Table 1 Sample counts for each EMPO 3 habitat type

Our key finding is that taxonomic classification is sensitive to taxonomic weight assumptions, and better alternatives to assuming uniform weights exist for natural samples. Even when we intentionally used taxonomic weights from the wrong habitat type (our cross-habitat tests), these weights still outperformed uniform weights for species classification in the majority of cases. Where uncertainty exists regarding the correct choice of habitat for taxonomic weights, average weights offer a generalized solution for improved accuracy over uniform weights. Systematic comparison of uniform, average, bespoke, and cross-habitat weights demonstrated that the more specific the taxonomic weights are to a query sample’s environment, the better the classification accuracy. Thus, taxonomic weight selection impacts classification results, but any deliberate decision regarding choice of taxonomic weights is unlikely to negatively impact classification accuracy beyond the penalty imposed by uniform weights. q2-clawback facilitates the use of appropriate weights by making it easier for the researcher to assemble weights that are specific to a particular sample type, provided that appropriate source data are available. For instance, it is trivial to assemble weights for all stool samples with human hosts from Qiita (See the online tutorial,

In common with other methods, bespoke classification is not immune to errors that result from poorly curated reference data (e.g., reference sequence misannotation). The use of empirical species distributions also creates a potential source of error for bespoke classification (e.g., misannotation of sample types or sequencing biases in empirical samples could be propagated if those samples were used to develop taxonomic weights). Constructing taxonomic weights via meta-analysis of many studies of a single environment type, as we perform here and democratize with q2-clawback, reduces the impact of unsystematic errors such as mislabelled samples. More systematic errors, for instance from bias present in common sequencing techniques, could be controlled by integrating multiple technologies for microbial distribution estimation (e.g., marker gene, shotgun metagenome, metaproteome, and non-molecular methods). In the Supplementary Information, we demonstrate that shotgun metagenome data may be used to construct bespoke taxonomic weights (Supplementary Fig. 6).
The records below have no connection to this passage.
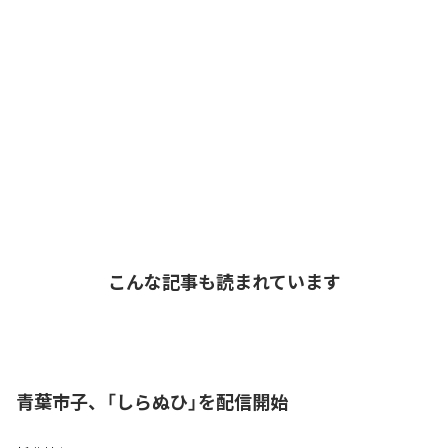
こんな記事も読まれています
青葉市子、「しらぬひ」を配信開始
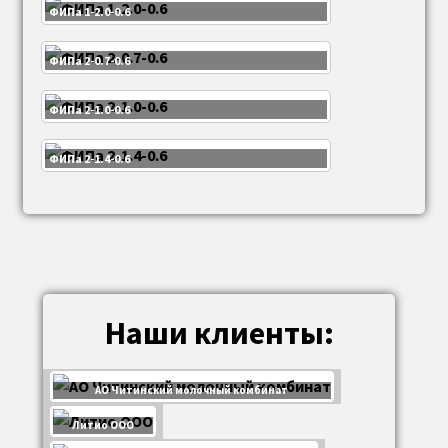
ФИПа 1-2.0-0.6
ФИПа 2-0.7-0.6
ФИПа 2-1.0-0.6
ФИПа 2-1.4-0.6
Наши клиенты:
АО Читинский молочный комбинат
Литио ООО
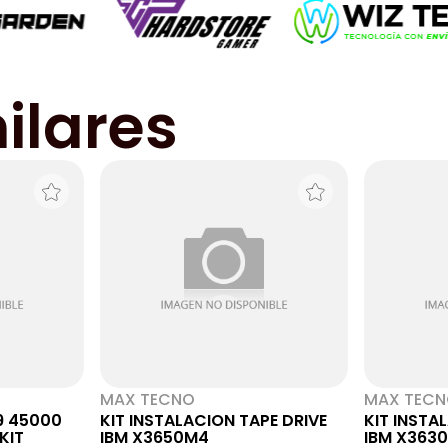
ilares
MAX TECNO
MAX TEC
9 45000
KIT INSTALACION TAPE DRIVE
KIT INSTA
KIT
IBM X3650M4
IBM X363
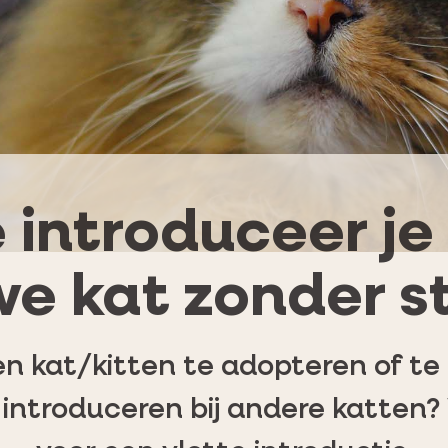
 introduceer je
e kat zonder s
n kat/kitten te adopteren of te k
e introduceren bij andere katten?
Further work could provide an interesting route for inferring more realistic approximations of natural taxonomic weights.

Regardless of the source of classification error, as bespoke classification typically starts from the raw reference and read data when weights are derived, its use does not lead to classification errors being propagated through history. Efforts to curate reference databases and the continued contribution of researchers to online microbiome data repositories will help refine and extend our ability to apply appropriate bespoke weights for sequence classification in diverse sample types. The magnitude of improvement in classification accuracy and robustness to the use of deliberately inappropriate weights in our cross-habitat tests make us confident that these sources of error are of secondary importance to the much larger error of assuming uniform weights.
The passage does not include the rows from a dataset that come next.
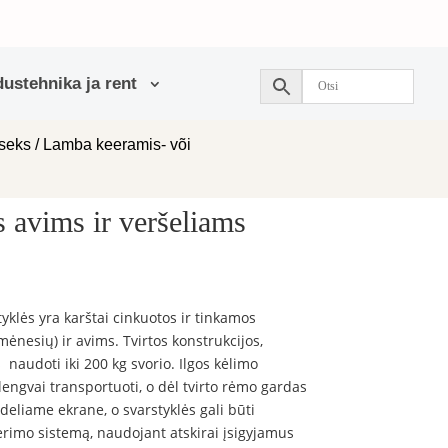
ustehnika ja rent
useks
/
Lamba keeramis- või
 avims ir veršeliams
lės yra karštai cinkuotos ir tinkamos
ėnesių) ir avims. Tvirtos konstrukcijos,
 naudoti iki 200 kg svorio. Ilgos kėlimo
 lengvai transportuoti, o dėl tvirto rėmo gardas
deliame ekrane, o svarstyklės gali būti
ėrimo sistemą, naudojant atskirai įsigyjamus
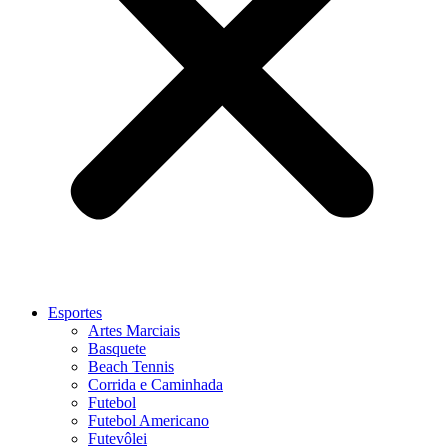
Esportes
Artes Marciais
Basquete
Beach Tennis
Corrida e Caminhada
Futebol
Futebol Americano
Futevôlei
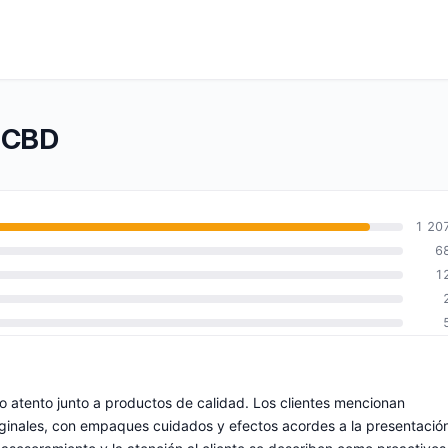
e CBD
1 20
6
1
io atento junto a productos de calidad. Los clientes mencionan
iginales, con empaques cuidados y efectos acordes a la presentació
The results we present provide a general path for delivering species-level classification accuracy. As such, the work provides a complementary solution to the small number of existing specialist classification databases15,16,17,18. Moreover, bespoke weight classification permits the detection of unexpected species not encompassed by custom databases.
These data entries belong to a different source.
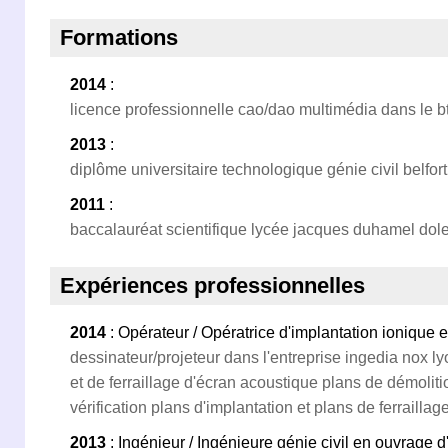
Formations
2014
:
licence professionnelle cao/dao multimédia dans le b
2013
:
diplôme universitaire technologique génie civil belfort
2011
:
baccalauréat scientifique lycée jacques duhamel dole
Expériences professionnelles
2014
: Opérateur / Opératrice d'implantation ionique 
dessinateur/projeteur dans l'entreprise ingedia nox ly
et de ferraillage d'écran acoustique plans de démoliti
vérification plans d'implantation et plans de ferraillag
2013
: Ingénieur / Ingénieure génie civil en ouvrage d'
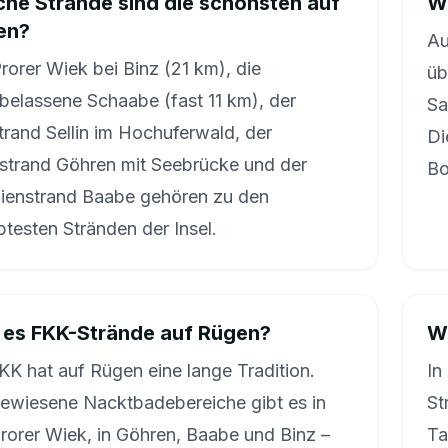
he Strände sind die schönsten auf
Wi
en?
Au
rorer Wiek bei Binz (21 km), die
üb
belassene Schaabe (fast 11 km), der
Sa
rand Sellin im Hochuferwald, der
Di
strand Göhren mit Seebrücke und der
Bo
lienstrand Baabe gehören zu den
btesten Stränden der Insel.
 es FKK-Strände auf Rügen?
Wo
KK hat auf Rügen eine lange Tradition.
In
ewiesene Nacktbadebereiche gibt es in
St
rorer Wiek, in Göhren, Baabe und Binz –
Ta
By improving species-level classification of marker-gene sequences, bespoke weights may support critical functional inferences, e.g., differentiation of pathogenic and non-pathogenic species of the same genus19,20,21,22,23,24. Ongoing improvements in public reference sequence and sample databases will further boost performance, supporting biological insight into global microbiome compositions. Uniform weights should always be avoided, as they distort natural species distributions, leading to imprecise and incorrect taxonomic predictions.



We downloaded all public 150 nucleotide 16S v4 samples for 18 EMPO 3 habitat types from Qiita3 using q2-clawback. The downloaded data consisted of sequence variant and abundance information. The sequence variants were prepared by the standard Qiita pipeline, including Deblur13, prior to download. q2-clawback uses redbiom25 ( to access Qiita. Data from the following Qiita studies were used: 1111326, 11444, 1716, 1036927, 99028, 2080, 1713, 894, 1289, 1883, 1673, 1288, 10353, 219229, 10323, 678, 1773, 662, 1799, 864, 1481, 102430, 1064, 2182, 10934, 1674, 179531, 10273, 1028332, 1042233, 804, 10308, 105634, 238230, 1240, 889, 1041, 1717, 1222, 11149, 11669, 80735, 10245, 1711, 1721, 910, 1001, 895, 55036, 174737, 71338, 755, 861, 95839, 1116140, 1115441, 945, 723, 1715, 1714, 10798.

The three EMPO 1 control EMPO 3 habitat types were excluded, as well as Hypersaline (saline), Aerosol (non-saline), and Plant surface, which all had fewer than nine samples in the Qiita database for 150 nt sequence variants. The number of samples downloaded for each EMPO 3 habitat are shown in Table 1.

For the cross validation analysis, sequence-variant level data was discarded and only taxonomic abundance information was retained. The sequence variants were classified using the standard q2-feature-classifier naive Bayes classifier based on Greengenes 99% identity OTU reference data42 to obtain empirical taxonomic abundance data for each sample. The naive Bayes classifier was trained using the balanced parameter recommendations given in Bokulich, Kaehler et al.4.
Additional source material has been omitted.